Kleinkind Vera wordt door medezeilers behoorlijk verwend. En dan vooral door de zeilers met kleinkinderen. Ze herkennen in Vera een ‘kleinkind’, en als tijdelijke opa’s en oma’s overladen ze haar met knuffels, video, cadeautjes en aandacht. De taalbarriere wordt daarbij verrassend snel overbrugd, en Vera’s Engelse woordenschat breidt gestaag uit. "My name is Vera, two years..."
Haar eigen opa’s en oma’s hoeven Vera gelukkig geen ruime drie jaar te missen, al is het voor hen moeilijk te accepteren dat we zó lang zó ver weg zijn.

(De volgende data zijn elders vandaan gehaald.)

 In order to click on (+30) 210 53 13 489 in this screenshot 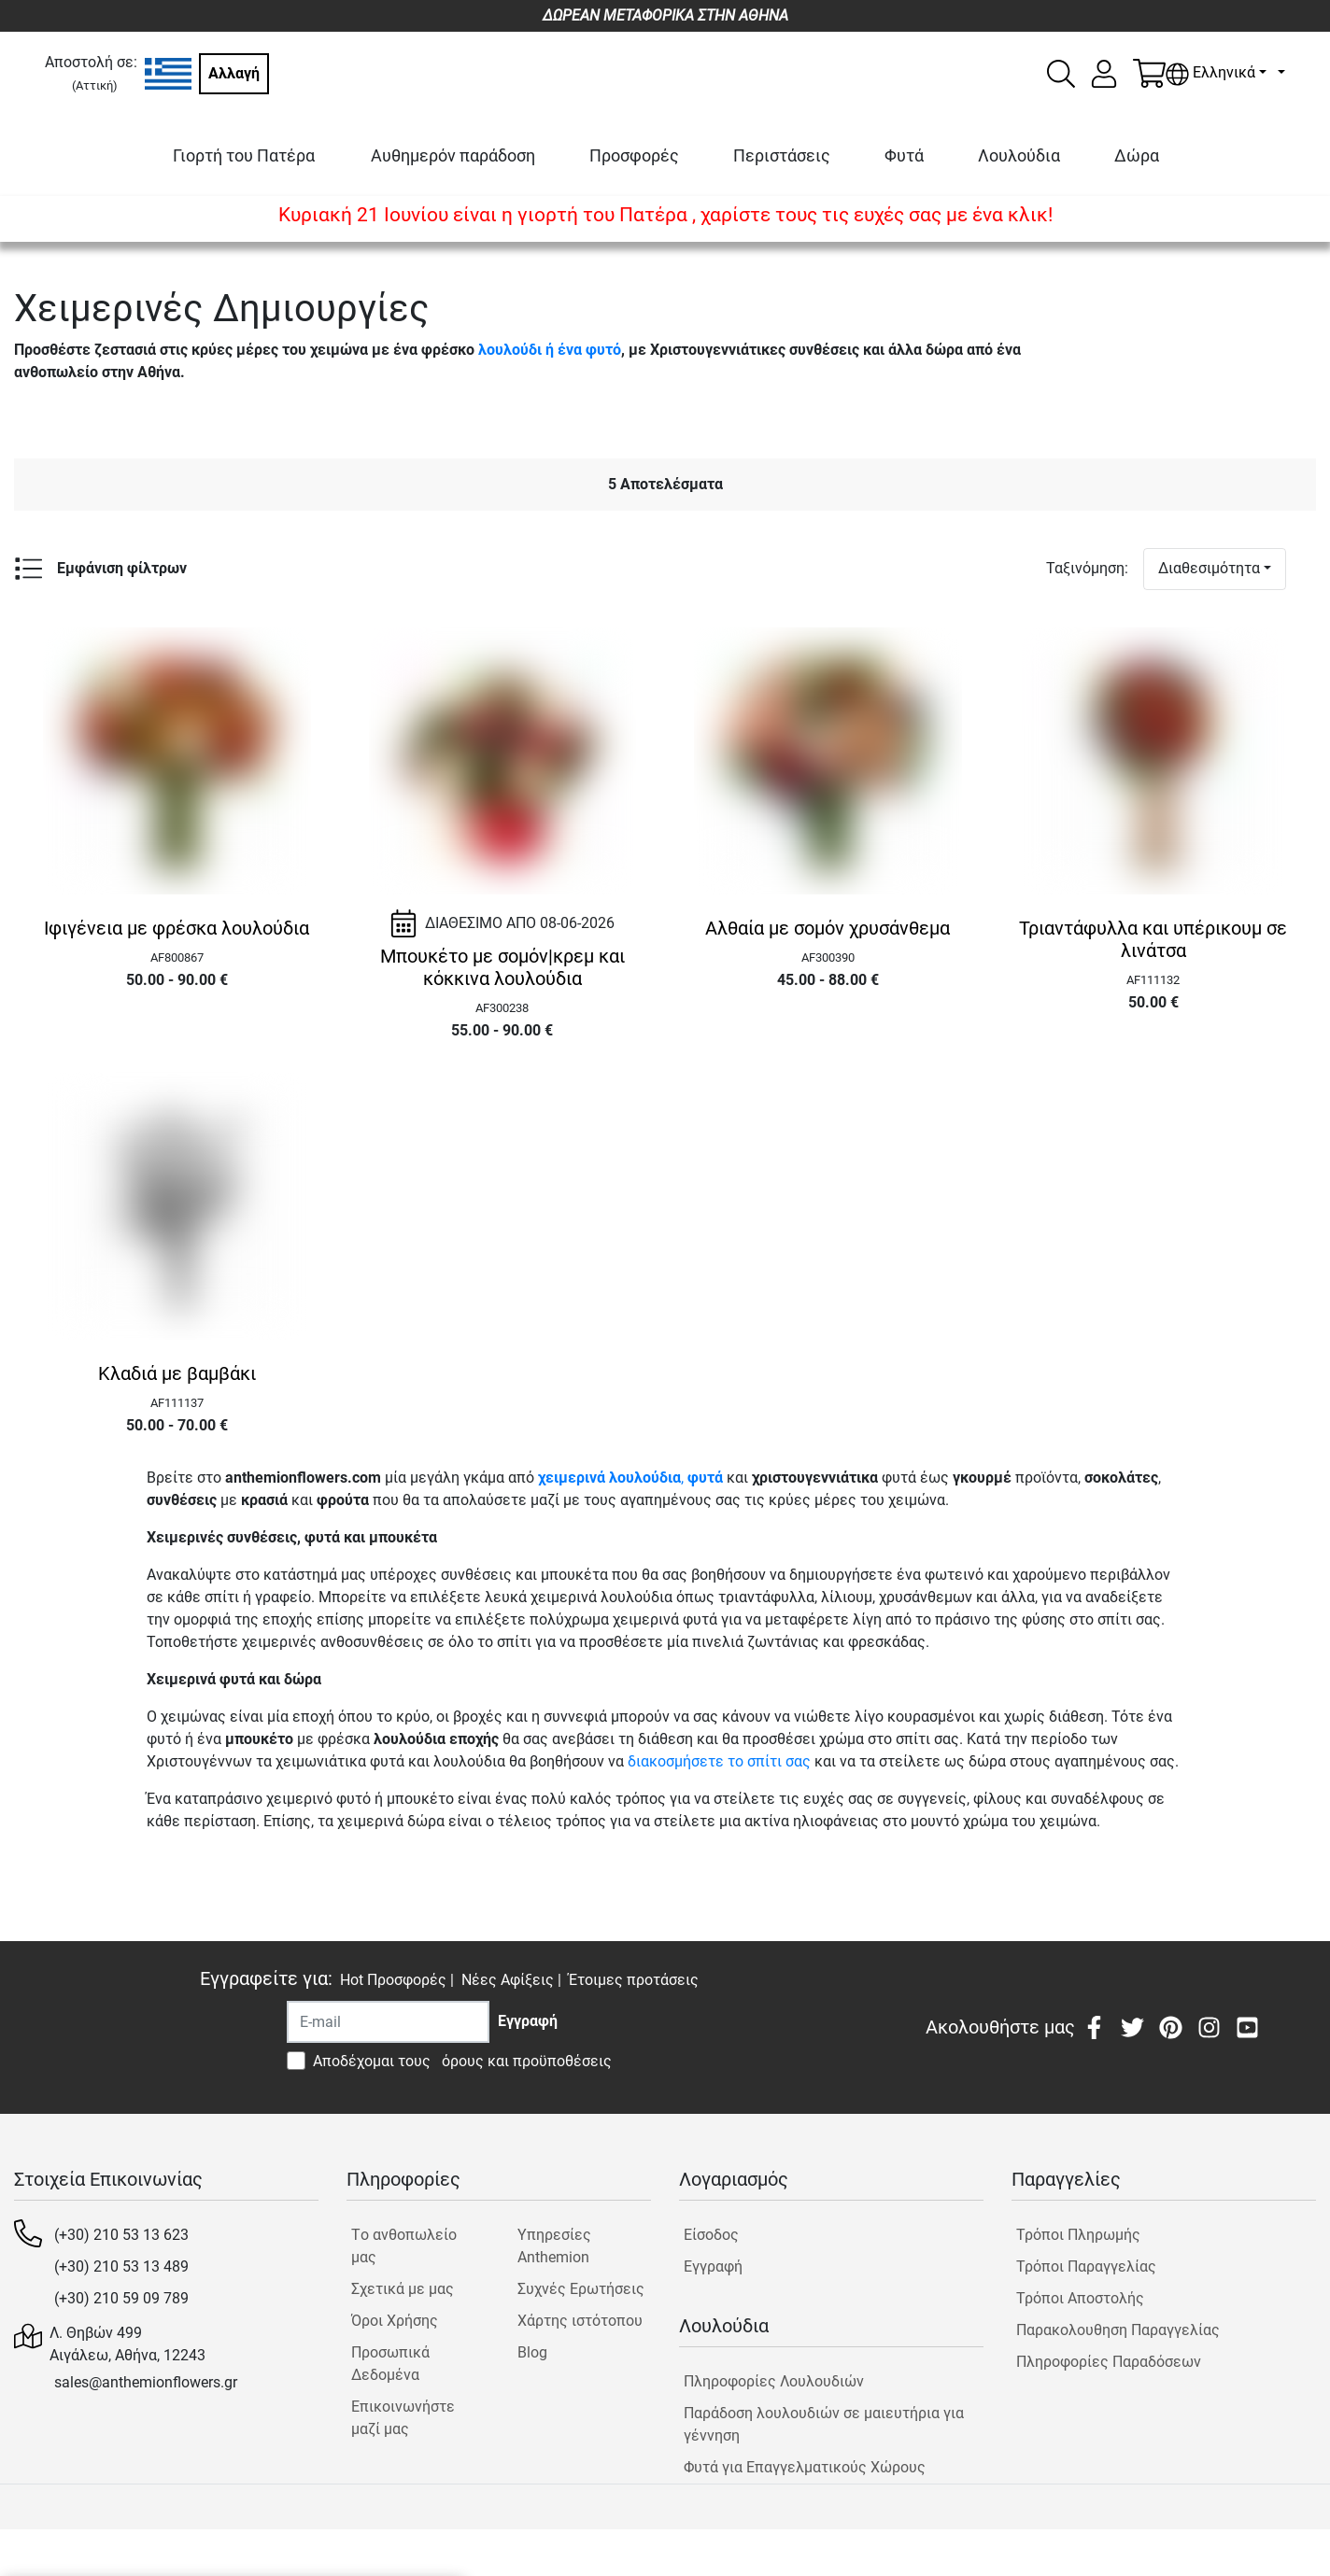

In gebieden waar het kan, zoals de Canarische eilanden, de Carieb en Nieuw Zeeland komen ze langs. Voor ons, maar vooral voor hun kleinkind. Bij een ontmoeting heeft Vera even de tijd nodig om te zien wie er is, maar na een paar minuten verdwijnt de afstand en is het vertrouwd.
Onderweg maken we regelmatig videofilmpjes, die in Nederland gecopieerd worden en onder alle familieleden verspreid. Oma geeft schoorvoetend toe Olav’s technische verhandelingen over het dekbeslag door te spoelen om sneller bij de opnamen van Vera te zijn.
Foto’s verwerken we in collages, die we als kleurenkopieën naar vrienden en familie sturen. Uiteraard met veel beelden van mooie stranden, palmbomen, zwembadblauw water en Vera. Stormplaatjes van grote golven houden we nog maar even achter, die laten we wel zien wanneer we veilig terug in Nederland zijn.
Vera wordt door medezeilers behoorlijk verwend.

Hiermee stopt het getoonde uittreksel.